Addict Lives With 'Monster' That's Waiting To Pounce
I had aspired to stop using crack when I came to Washington. I thought it not a good idea to use crack while working for 'The Washington Post' and covering the crime beat in the most murderous city, where the president had just declared a war on drugs. But I couldn't stop.
Each week, Weekend Edition Sunday host Rachel Martin brings listeners an unexpected side of the news by talking with someone personally affected by the stories making headlines.
This Sunday Conversation with Ruben Castaneda was inspired by WAMU's five-part series, "Crack: The Drug that Consumed the Nation's Capital."
When Ruben Castaneda first moved to Washington, he lived his life along two separate tracks.
He was a crime reporter for one of the most prestigious newspapers in the country.

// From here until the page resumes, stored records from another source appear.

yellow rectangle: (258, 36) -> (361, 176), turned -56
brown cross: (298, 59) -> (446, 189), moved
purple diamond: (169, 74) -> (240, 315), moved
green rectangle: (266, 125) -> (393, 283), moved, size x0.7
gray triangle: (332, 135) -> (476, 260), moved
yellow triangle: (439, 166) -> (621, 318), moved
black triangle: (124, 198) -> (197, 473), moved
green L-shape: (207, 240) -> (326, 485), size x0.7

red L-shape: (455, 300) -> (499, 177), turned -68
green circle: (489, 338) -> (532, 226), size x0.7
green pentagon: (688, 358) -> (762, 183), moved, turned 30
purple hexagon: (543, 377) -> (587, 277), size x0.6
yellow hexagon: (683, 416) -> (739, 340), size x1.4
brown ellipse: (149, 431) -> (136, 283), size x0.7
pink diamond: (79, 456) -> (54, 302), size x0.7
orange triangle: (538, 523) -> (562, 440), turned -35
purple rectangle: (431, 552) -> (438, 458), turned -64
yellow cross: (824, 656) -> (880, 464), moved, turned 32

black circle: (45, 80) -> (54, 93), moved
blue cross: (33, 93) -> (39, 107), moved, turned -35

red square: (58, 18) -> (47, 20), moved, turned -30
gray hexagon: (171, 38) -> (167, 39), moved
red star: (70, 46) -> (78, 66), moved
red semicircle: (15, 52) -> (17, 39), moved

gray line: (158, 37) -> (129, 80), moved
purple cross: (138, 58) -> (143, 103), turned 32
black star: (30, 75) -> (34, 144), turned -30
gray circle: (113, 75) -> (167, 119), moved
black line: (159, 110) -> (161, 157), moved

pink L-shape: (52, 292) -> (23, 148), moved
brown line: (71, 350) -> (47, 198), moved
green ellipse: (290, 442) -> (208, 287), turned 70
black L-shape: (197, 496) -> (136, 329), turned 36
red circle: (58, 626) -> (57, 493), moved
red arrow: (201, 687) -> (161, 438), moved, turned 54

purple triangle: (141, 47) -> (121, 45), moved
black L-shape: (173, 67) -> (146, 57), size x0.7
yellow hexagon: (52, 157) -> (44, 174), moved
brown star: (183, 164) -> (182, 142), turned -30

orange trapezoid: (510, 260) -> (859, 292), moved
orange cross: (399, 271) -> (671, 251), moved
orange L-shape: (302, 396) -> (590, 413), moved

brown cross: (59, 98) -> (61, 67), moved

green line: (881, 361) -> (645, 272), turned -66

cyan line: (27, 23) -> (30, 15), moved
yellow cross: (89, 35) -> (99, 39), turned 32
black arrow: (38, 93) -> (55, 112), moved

But Castaneda was also a crack addict, buying drugs in the same lawless neighborhoods where he was working his stories for The Washington Post.
A year before he moved to take the reporting job, he smoked crack for the first time, in LA. He was 27.
"I knew from reading a number of articles, magazine articles, newspaper articles, how destructive crack was, and how allegedly addictive it was," he says. "But in that moment, I didn't think that I could ever become an addict."
But he did become addicted. "It was like nothing I'd ever felt before," he says. "It was this intense, almost instant euphoria."
Castaneda wanted the move to Washington to be a fresh start — despite the fact that he knew he would be covering D.C.'s drug scene. In the 1980s and '90s, crack cocaine ravaged the nation's capitol, helping to earn D.C. the moniker "the murder capital of the United States." He would be surrounded by drug users and dealers on a daily basis.
"One of the hallmarks of addiction is this tremendous sense of denial," Castaneda explains. "I told myself that so long as I was doing my job, I would be OK. And ironically, I was doing my job. Here I was using crack, while I was chronicling the effects of it."
His colleagues noticed after a time that he wasn't himself, and sent him to a counselor. When he still behaved erratically, they sent him to a rehab center.
He relapsed only once, 77 days after being released, when an old contact offered him a hit. He knew he was in trouble, because he only wanted more.
"This is something that a lot of people don't understand, why someone like Phillip Seymour Hoffman could resume using drugs after not using for such a long time," he says. "The addiction never dies ... I haven't used in almost 22 years, but the addiction is actually getting stronger every day. I think of it as a monster that's waiting to pounce."